PROBLEM TO SOLVE => Go through the material and pull out every line with the string "BazaTut" in it.
++++++++++++++++++++
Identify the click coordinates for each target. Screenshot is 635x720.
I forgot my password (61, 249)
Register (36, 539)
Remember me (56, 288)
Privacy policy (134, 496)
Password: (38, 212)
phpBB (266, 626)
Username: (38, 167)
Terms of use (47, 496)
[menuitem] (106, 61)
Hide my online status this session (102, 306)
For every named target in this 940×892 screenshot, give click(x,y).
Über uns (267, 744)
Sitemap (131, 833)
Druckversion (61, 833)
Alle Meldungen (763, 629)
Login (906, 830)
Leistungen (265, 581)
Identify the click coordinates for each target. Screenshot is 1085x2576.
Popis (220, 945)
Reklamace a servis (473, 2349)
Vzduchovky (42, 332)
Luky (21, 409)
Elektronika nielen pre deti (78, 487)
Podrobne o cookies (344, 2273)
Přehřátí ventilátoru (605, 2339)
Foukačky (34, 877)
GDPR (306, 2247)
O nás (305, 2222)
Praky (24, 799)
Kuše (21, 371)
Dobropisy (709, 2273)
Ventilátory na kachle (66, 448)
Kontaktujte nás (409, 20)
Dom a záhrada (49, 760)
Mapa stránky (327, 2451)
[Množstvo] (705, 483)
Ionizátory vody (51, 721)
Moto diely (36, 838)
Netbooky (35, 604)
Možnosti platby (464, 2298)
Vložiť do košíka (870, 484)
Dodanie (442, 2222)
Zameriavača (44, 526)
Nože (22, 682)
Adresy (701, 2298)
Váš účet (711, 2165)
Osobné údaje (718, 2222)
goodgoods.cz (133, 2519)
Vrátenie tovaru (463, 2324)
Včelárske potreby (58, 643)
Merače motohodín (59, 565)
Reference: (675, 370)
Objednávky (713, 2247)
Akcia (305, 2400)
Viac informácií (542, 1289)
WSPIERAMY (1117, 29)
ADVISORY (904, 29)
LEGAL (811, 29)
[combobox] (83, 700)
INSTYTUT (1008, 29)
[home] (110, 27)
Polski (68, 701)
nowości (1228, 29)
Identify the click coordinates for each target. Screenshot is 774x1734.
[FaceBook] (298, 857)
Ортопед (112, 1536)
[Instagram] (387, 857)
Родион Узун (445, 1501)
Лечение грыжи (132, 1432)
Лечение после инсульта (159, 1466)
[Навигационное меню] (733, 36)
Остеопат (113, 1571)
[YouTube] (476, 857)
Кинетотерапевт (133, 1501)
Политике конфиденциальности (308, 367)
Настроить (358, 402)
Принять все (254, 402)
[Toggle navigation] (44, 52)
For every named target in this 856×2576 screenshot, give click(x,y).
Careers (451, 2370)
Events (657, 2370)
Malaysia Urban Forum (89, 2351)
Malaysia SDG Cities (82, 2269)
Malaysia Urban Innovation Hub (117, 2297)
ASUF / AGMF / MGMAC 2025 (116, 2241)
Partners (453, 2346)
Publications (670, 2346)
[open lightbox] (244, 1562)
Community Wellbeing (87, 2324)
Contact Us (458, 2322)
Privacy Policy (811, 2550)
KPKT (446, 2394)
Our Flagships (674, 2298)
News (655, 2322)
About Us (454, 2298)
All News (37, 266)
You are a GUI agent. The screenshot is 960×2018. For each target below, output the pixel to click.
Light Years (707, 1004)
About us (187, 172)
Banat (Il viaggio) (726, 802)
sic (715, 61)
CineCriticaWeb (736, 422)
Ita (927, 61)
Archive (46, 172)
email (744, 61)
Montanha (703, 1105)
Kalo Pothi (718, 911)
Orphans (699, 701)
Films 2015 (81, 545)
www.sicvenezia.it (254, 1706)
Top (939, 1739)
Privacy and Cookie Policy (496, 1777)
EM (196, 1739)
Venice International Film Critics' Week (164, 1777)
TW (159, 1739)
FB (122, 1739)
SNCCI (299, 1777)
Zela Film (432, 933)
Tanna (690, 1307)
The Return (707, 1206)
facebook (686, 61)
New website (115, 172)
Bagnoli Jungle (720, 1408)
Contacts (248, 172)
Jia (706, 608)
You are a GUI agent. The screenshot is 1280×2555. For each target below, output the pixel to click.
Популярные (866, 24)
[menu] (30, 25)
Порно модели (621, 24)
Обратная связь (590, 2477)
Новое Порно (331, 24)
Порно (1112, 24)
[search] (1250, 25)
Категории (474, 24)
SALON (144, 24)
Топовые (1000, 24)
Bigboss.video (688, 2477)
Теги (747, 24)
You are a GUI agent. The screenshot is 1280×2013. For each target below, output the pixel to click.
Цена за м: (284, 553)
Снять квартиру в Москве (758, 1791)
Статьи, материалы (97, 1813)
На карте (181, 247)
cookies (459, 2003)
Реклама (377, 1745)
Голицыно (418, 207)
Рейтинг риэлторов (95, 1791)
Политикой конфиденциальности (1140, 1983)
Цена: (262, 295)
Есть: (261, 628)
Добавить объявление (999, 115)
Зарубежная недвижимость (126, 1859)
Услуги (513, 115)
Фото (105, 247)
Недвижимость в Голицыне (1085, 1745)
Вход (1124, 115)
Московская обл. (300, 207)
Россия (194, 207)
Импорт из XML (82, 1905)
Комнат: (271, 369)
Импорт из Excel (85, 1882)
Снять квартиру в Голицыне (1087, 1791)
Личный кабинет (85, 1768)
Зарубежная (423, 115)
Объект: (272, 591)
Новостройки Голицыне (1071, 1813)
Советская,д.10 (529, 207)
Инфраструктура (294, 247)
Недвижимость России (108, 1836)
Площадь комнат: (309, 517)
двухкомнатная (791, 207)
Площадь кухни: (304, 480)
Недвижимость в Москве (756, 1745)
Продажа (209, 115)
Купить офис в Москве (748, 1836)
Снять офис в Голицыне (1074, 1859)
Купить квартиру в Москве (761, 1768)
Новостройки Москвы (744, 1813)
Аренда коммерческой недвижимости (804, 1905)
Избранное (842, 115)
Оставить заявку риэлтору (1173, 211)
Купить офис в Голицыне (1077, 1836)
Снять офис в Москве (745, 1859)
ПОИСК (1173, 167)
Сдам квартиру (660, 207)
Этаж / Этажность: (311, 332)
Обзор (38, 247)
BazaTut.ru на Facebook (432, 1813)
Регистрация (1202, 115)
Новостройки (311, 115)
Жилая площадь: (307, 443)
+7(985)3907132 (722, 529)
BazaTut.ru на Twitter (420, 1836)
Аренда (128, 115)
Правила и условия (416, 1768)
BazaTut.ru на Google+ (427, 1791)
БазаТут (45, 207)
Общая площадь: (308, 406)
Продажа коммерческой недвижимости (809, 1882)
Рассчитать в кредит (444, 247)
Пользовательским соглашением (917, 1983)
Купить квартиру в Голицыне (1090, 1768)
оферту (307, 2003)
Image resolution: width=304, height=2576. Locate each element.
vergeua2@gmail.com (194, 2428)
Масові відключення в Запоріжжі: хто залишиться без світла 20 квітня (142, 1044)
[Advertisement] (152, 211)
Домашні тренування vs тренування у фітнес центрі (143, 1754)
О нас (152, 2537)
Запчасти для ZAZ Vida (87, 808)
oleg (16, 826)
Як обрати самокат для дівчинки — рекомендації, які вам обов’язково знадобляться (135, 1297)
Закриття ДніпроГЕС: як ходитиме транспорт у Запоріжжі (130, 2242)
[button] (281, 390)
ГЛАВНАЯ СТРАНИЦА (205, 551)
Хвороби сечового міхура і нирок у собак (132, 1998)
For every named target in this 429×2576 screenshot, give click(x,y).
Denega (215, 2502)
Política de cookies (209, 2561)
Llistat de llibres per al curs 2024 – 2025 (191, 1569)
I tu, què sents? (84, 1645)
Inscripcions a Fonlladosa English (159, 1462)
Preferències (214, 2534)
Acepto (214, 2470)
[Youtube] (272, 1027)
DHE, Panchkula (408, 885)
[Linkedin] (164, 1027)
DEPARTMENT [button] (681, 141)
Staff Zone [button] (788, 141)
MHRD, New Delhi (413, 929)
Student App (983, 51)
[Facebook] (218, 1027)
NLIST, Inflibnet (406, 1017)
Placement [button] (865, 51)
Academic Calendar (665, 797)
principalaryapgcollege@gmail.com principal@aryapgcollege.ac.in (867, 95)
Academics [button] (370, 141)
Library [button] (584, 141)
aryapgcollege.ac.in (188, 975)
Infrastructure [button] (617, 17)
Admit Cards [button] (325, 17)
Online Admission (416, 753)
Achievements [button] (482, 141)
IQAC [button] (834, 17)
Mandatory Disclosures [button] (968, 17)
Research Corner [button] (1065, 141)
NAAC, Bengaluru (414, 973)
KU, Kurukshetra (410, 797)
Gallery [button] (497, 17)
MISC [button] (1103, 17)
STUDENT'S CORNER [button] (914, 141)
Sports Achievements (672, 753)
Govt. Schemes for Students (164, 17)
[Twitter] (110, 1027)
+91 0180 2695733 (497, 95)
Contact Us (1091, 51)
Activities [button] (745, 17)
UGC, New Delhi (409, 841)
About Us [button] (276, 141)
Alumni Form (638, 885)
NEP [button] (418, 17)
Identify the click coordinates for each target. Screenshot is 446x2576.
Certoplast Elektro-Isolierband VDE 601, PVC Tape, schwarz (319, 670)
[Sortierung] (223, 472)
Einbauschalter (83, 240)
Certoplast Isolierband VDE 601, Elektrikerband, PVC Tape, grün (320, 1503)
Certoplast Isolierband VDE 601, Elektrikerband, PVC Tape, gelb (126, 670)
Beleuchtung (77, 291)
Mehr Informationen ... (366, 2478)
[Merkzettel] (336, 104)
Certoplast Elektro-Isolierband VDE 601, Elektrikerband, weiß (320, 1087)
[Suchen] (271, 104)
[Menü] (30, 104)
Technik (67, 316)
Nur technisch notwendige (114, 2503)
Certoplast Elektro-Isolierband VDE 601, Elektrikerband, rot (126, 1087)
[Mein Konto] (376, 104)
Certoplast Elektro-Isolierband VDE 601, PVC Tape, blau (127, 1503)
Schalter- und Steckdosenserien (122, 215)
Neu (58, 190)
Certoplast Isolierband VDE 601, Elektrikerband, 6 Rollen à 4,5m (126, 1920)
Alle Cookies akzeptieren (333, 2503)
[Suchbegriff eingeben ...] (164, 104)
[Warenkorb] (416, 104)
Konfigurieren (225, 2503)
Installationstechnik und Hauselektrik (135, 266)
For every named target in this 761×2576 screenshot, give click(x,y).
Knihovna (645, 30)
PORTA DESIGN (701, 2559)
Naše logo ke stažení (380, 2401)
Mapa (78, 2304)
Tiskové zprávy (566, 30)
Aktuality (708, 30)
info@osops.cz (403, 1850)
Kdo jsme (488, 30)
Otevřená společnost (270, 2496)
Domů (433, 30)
++++++++++++++++++++
RESULT =>
BazaTut.ru на Facebook (432, 1813)
BazaTut.ru на Twitter (420, 1836)
BazaTut.ru на Google+ (427, 1791)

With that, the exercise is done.